The Inexperienced Invasion
The National Basketball Association displays the world's greatest basketball talent barring none. No one would question such a statement. Its players are more flashy than, and athletically and physically superior to all other international players around the globe.
And yet, particularly with an influx of inexperienced high school talent invading the game, it seems as though the basic fundamentals such as jump shooting, ball handling and passing are being eroded as players now play the game "above the rim." The fact is that international players, particularly those from Eastern European states, are generally better skilled on the fundamentals of the game than the new crop of talent infiltrating a seemingly watered-down NBA.
This fact will particularly come to the fore beginning next season when new zone defense rules marginalize the best talent and champion role players like Steve Kerr who can drain an open jump shot on demand time and time again. Next season, the vast majority of NBA players will not be able to get to the rim as easily, as zone defenses prevent penetration in the lane. The college game already shows us how important outside shooting is to break a zone defense: for instance, Duke would not have won the national championship game had it not been for Dunleavy's five three-point field goals.

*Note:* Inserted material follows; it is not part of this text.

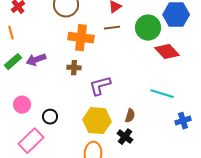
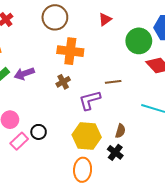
brown line: (112, 28) -> (113, 82), moved
brown cross: (74, 68) -> (63, 82), turned -32
pink rectangle: (31, 141) -> (19, 141), moved, size x0.7

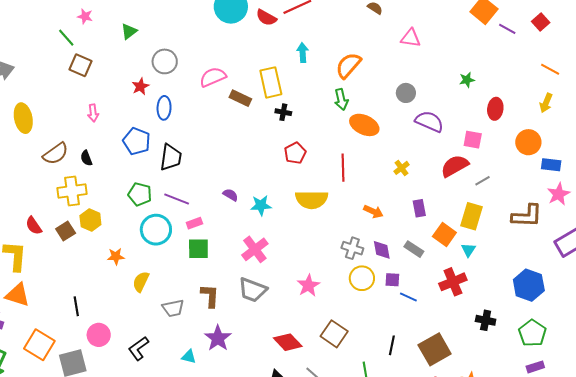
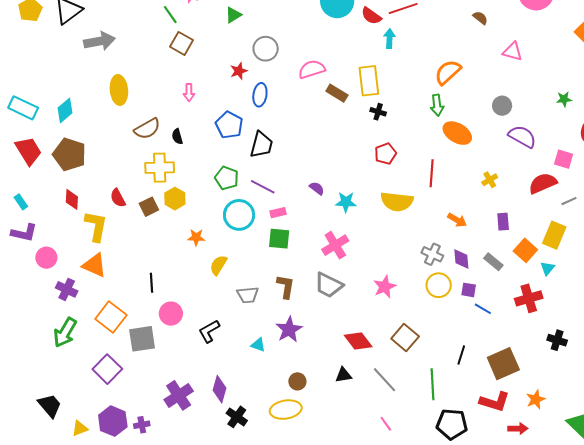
cyan arrow: (303, 53) -> (389, 39), moved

While the impact of most high school players will not be felt for several years, European players tend to have an immediate and lasting influence on the game. They are better suited to play a game with zone defenses that stress fundamentals over style. Players such as Sacramento's Stojakovic, Dallas's Nowitzki and Portland's Sabonis are excellent examples of players who possess the skills and fundamentals many NBA players do not.
Sabonis is the best big man passer in the game. His precision on passes out of the double team far exceeds any passes I've seen future NBA Hall of Famer Patrick Ewing make over the last 15 years of his career in New York.
Nowitzki, unlike most forwards his height, can shoot the three-point shot with accuracy. He is also an excellent ball handler and passer, and his ability to drive the lane and pull up for the soft jump makes him a major asset to Dallas.
The 2001 NBA Draft in New York featured a record 20 underclassmen, with four high school players drafted in the first eight picks. But less heralded in this year's draft were four international players who will probably have just as big, if not bigger, impacts as the high schoolers already have: Paul Gasol from Spain, Desagana Diop from Senegal, Vladimir Radmanovic from Bosnia, and Raul Lopez from Spain.
If you still don't believe that the European game is gaining on the NBA, then look no further than the recent "Dream Team's" performance in the 2000 Summer Olympic Games. The U.S. squeaked by in the semifinals, winning the game by a single point as an opposing player narrowly missed an open shot as the final buzzer sounded. The NBA game is frankly not as far advanced as we once thought it was, primarily because the players who could couple the spectacular with the ordinary, men like Larry Bird, rarely exist. Maybe the NBA should look overseas for the next Larry Bird.